→ What is needed
With pictures excluded, copy word for word the lines in the data below from the line containing "não ensejará remuneraçã" through the line containing "Biz/Zineニュース".

→ Input for this task
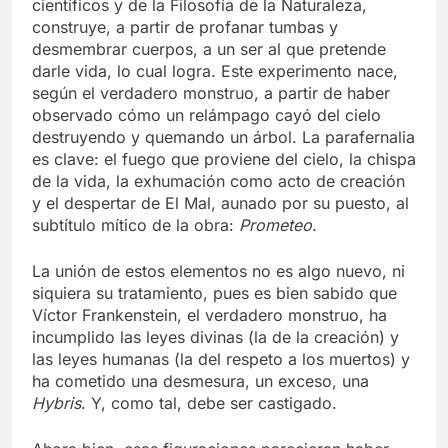
científicos y de la Filosofía de la Naturaleza,
construye, a partir de profanar tumbas y
desmembrar cuerpos, a un ser al que pretende
darle vida, lo cual logra. Este experimento nace,
según el verdadero monstruo, a partir de haber
observado cómo un relámpago cayó del cielo
destruyendo y quemando un árbol. La parafernalia
es clave: el fuego que proviene del cielo, la chispa
de la vida, la exhumación como acto de creación
y el despertar de El Mal, aunado por su puesto, al
subtítulo mítico de la obra:
Prometeo
.
La unión de estos elementos no es algo nuevo, ni
siquiera su tratamiento, pues es bien sabido que
Víctor Frankenstein, el verdadero monstruo, ha
incumplido las leyes divinas (la de la creación) y
las leyes humanas (la del respeto a los muertos) y
ha cometido una desmesura, un exceso, una
Hybris
. Y, como tal, debe ser castigado.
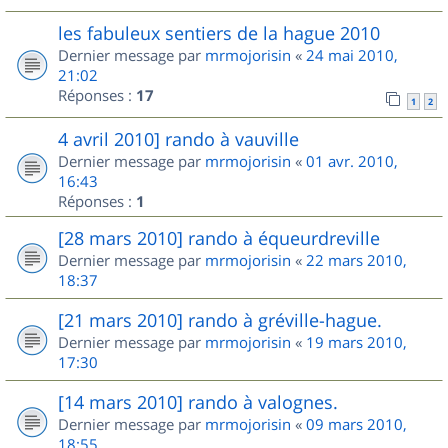
les fabuleux sentiers de la hague 2010
Dernier message par
mrmojorisin
«
24 mai 2010,
21:02
Réponses :
17
1
2
4 avril 2010] rando à vauville
Dernier message par
mrmojorisin
«
01 avr. 2010,
16:43
Réponses :
1
[28 mars 2010] rando à équeurdreville
Dernier message par
mrmojorisin
«
22 mars 2010,
18:37
[21 mars 2010] rando à gréville-hague.
Dernier message par
mrmojorisin
«
19 mars 2010,
17:30
[14 mars 2010] rando à valognes.
Dernier message par
mrmojorisin
«
09 mars 2010,
18:55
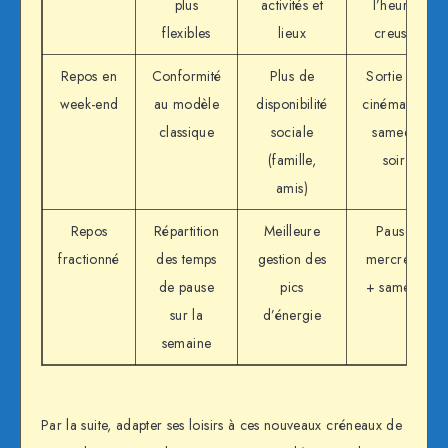
plus
activités et
l’heure
flexibles
lieux
creuse
Repos en
Conformité
Plus de
Sortie au
week-end
au modèle
disponibilité
cinéma un
classique
sociale
samedi
(famille,
soir
amis)
Repos
Répartition
Meilleure
Pause
fractionné
des temps
gestion des
mercredi
de pause
pics
+ samedi
sur la
d’énergie
semaine
Par la suite, adapter ses loisirs à ces nouveaux créneaux de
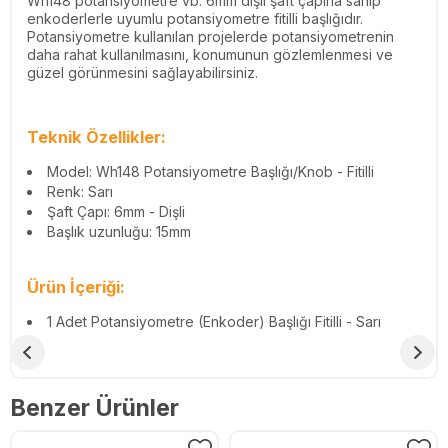
Wh148 potansiyometre vb. 6mm dişli şaft çapına sahip
enkoderlerle uyumlu potansiyometre fitilli başlığıdır.
Potansiyometre kullanılan projelerde potansiyometrenin
daha rahat kullanılmasını, konumunun gözlemlenmesi ve
güzel görünmesini sağlayabilirsiniz.
Teknik Özellikler:
Model: Wh148 Potansiyometre Başlığı/Knob - Fitilli
Renk: Sarı
Şaft Çapı: 6mm - Dişli
Başlık uzunluğu: 15mm
Ürün İçeriği:
1 Adet Potansiyometre (Enkoder) Başlığı Fitilli - Sarı
Benzer Ürünler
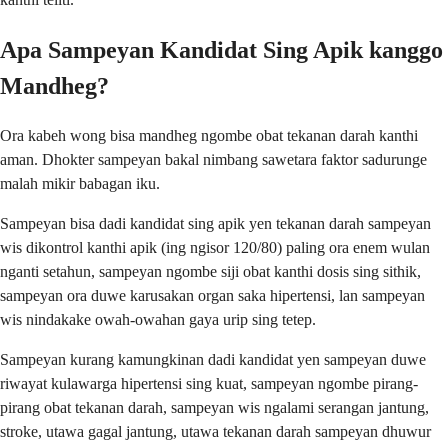
Apa Sampeyan Kandidat Sing Apik kanggo
Mandheg?
Ora kabeh wong bisa mandheg ngombe obat tekanan darah kanthi
aman. Dhokter sampeyan bakal nimbang sawetara faktor sadurunge
malah mikir babagan iku.
Sampeyan bisa dadi kandidat sing apik yen tekanan darah sampeyan
wis dikontrol kanthi apik (ing ngisor 120/80) paling ora enem wulan
nganti setahun, sampeyan ngombe siji obat kanthi dosis sing sithik,
sampeyan ora duwe karusakan organ saka hipertensi, lan sampeyan
wis nindakake owah-owahan gaya urip sing tetep.
Sampeyan kurang kamungkinan dadi kandidat yen sampeyan duwe
riwayat kulawarga hipertensi sing kuat, sampeyan ngombe pirang-
pirang obat tekanan darah, sampeyan wis ngalami serangan jantung,
stroke, utawa gagal jantung, utawa tekanan darah sampeyan dhuwur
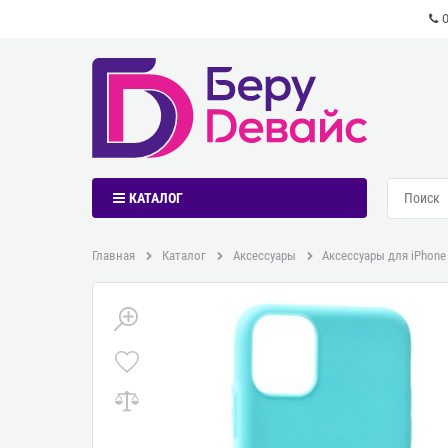
КАТАЛОГ
Главная
Каталог
Аксессуары
Аксессуары для iPhone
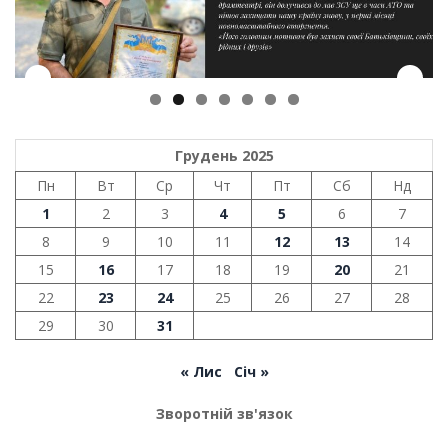
Грудень 2025
Пн
Вт
Ср
Чт
Пт
Сб
Нд
1
2
3
4
5
6
7
8
9
10
11
12
13
14
15
16
17
18
19
20
21
22
23
24
25
26
27
28
29
30
31
« Лис
Січ »
Зворотній зв'язок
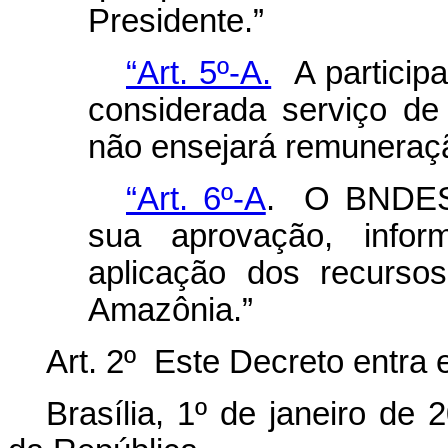
Presidente.”
“Art. 5º-A.
A particip
considerada serviço de 
não ensejará remuneraçã
“Art. 6º-A
. O BNDES 
sua aprovação, infor
aplicação dos recurso
Amazônia.”
Art. 2º Este Decreto entra 
Brasília, 1º
de janeiro de 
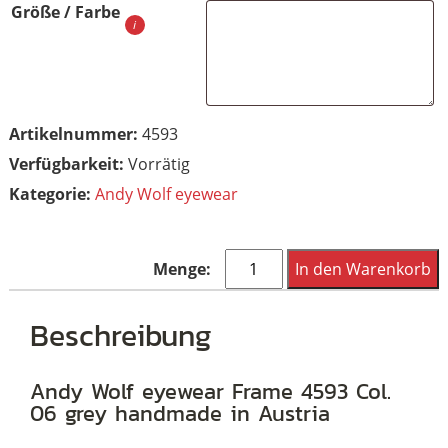
Größe / Farbe
Artikelnummer:
4593
Vorrätig
Kategorie:
Andy Wolf eyewear
Andy
In den Warenkorb
Wolf
eyewear
Beschreibung
Frame
4593
Andy Wolf eyewear Frame 4593 Col.
06 grey handmade in Austria
Col.
06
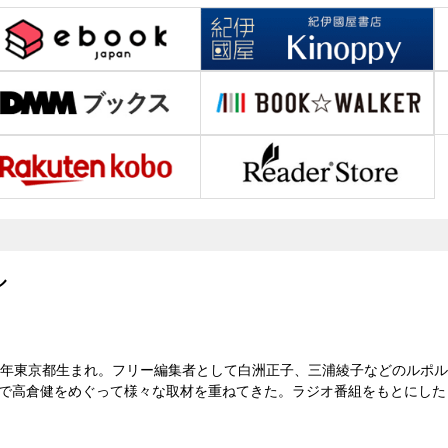
ル
28）年東京都生まれ。フリー編集者として白洲正子、三浦綾子などのルポル
代まで高倉健をめぐって様々な取材を重ねてきた。ラジオ番組をもとにし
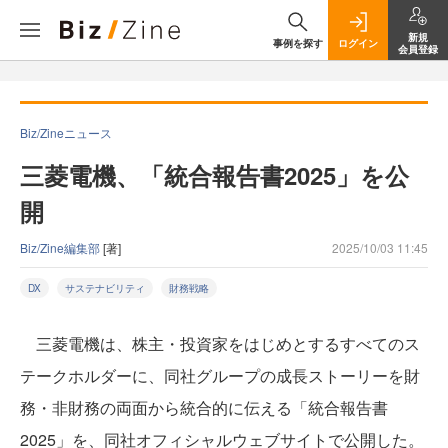
新規
事例を探す
ログイン
会員登録
Biz/Zineニュース
三菱電機、「統合報告書2025」を公
開
Biz/Zine編集部
[著]
2025/10/03 11:45
DX
サステナビリティ
財務戦略
三菱電機は、株主・投資家をはじめとするすべてのス
テークホルダーに、同社グループの成長ストーリーを財
務・非財務の両面から統合的に伝える「統合報告書
2025」を、同社オフィシャルウェブサイトで公開した。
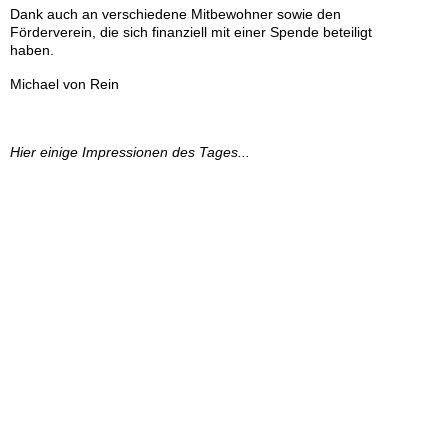
Dank auch an verschiedene Mitbewohner sowie den
Förderverein, die sich finanziell mit einer Spende beteiligt
haben.
Michael von Rein
Hier einige Impressionen des Tages...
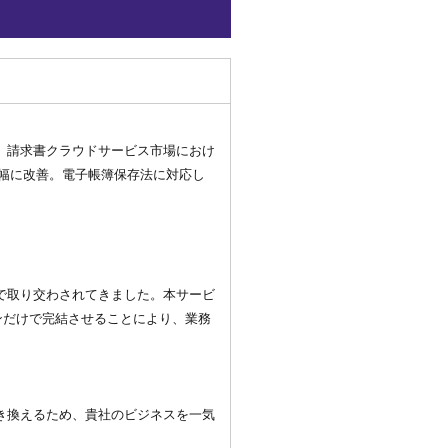
、請求書クラウドサービス市場におけ
大幅に改善。電子帳簿保存法に対応し
で取り交わされてきました。本サービ
インだけで完結させることにより、業務
き換えるため、貴社のビジネスを一気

→ Written response
não ensejará remuneraçã
“Art. 6º-A
. O BNDES 
sua aprovação, infor
aplicação dos recurso
Amazônia.”
Art. 2º Este Decreto entra 
Brasília, 1º
de janeiro de 
Größe / Farbe
Artikelnummer:
4593
Vorrätig
Kategorie:
Andy Wolf eyewear
Andy
In den Warenkorb
Wolf
eyewear
Beschreibung
Frame
4593
Andy Wolf eyewear Frame 4593 Col.
06 grey handmade in Austria
Col.
06
ル
28）年東京都生まれ。フリー編集者として白洲正子、三浦綾子などのルポル
代まで高倉健をめぐって様々な取材を重ねてきた。ラジオ番組をもとにし
新規
事例を探す
ログイン
会員登録
Biz/Zineニュース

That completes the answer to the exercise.